» EXERCISE INPUTS:

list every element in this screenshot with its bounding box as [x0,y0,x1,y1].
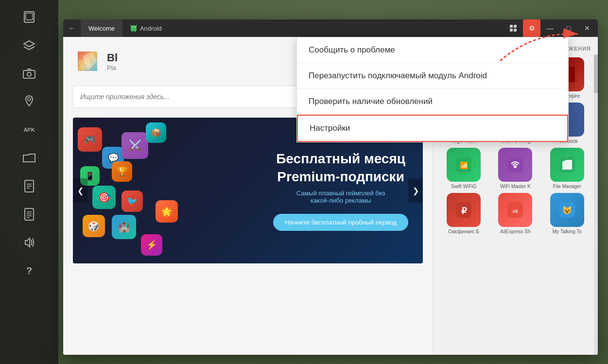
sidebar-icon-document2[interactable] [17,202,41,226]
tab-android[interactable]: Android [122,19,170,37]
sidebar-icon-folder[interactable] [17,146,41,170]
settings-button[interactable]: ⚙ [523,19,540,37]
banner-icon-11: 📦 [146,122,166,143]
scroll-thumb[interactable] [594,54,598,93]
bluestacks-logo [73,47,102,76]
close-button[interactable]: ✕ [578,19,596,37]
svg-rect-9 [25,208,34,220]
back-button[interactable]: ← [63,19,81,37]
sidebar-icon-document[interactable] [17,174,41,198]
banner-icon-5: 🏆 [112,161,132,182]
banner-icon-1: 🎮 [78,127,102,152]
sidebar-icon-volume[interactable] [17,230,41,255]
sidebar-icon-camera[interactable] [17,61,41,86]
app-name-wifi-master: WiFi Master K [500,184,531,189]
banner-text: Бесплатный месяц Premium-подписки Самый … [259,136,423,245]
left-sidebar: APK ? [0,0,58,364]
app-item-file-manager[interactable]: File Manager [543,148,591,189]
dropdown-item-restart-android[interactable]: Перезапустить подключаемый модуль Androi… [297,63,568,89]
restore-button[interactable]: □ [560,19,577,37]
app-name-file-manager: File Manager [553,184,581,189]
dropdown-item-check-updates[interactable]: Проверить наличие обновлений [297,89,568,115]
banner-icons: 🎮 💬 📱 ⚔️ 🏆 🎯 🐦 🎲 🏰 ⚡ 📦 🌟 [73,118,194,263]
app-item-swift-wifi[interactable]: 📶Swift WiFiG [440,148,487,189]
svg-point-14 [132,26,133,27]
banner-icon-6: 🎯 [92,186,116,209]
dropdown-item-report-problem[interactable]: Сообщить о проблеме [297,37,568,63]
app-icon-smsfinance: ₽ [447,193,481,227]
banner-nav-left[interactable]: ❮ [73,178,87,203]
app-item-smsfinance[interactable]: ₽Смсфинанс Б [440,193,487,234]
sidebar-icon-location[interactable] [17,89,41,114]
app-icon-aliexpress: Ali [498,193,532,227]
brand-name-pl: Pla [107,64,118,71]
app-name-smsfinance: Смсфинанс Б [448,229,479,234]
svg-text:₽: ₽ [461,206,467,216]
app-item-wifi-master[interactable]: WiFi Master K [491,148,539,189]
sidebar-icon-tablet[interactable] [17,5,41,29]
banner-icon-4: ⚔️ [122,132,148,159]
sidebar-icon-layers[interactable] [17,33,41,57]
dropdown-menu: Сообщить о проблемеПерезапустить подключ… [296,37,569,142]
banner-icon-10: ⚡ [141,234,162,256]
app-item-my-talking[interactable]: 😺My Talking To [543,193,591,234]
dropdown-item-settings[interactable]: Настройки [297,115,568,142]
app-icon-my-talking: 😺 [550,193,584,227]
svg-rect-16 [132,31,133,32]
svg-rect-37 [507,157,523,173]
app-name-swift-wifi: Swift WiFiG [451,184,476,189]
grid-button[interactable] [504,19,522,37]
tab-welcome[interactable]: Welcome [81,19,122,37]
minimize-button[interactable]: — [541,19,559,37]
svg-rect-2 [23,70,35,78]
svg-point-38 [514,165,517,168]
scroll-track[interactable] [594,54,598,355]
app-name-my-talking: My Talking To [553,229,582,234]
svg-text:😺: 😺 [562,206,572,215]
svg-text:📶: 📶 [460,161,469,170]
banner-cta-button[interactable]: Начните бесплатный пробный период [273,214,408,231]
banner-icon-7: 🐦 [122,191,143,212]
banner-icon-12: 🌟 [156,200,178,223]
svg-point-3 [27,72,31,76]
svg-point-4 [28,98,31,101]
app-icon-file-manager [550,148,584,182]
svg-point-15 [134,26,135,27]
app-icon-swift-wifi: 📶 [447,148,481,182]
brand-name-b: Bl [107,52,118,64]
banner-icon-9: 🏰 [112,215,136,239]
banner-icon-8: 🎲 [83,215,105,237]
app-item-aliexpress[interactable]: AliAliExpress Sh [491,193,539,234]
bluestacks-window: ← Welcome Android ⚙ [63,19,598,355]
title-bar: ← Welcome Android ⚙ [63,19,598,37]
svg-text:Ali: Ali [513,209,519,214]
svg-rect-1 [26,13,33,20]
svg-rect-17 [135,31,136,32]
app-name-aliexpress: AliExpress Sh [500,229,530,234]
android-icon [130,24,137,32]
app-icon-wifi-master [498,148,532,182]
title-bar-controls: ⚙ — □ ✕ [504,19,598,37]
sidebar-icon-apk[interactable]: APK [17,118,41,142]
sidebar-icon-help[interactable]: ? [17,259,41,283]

» EXERCISE DESCRIPTION: In the records above, locate every line with the string "dropdown" and copy it.

» RESULT OF THE TASK:
dropdown-item-restart-android[interactable]: Перезапустить подключаемый модуль Androi… [297,63,568,89]
dropdown-item-check-updates[interactable]: Проверить наличие обновлений [297,89,568,115]
dropdown-item-report-problem[interactable]: Сообщить о проблеме [297,37,568,63]
dropdown-menu: Сообщить о проблемеПерезапустить подключ… [296,37,569,142]
dropdown-item-settings[interactable]: Настройки [297,115,568,142]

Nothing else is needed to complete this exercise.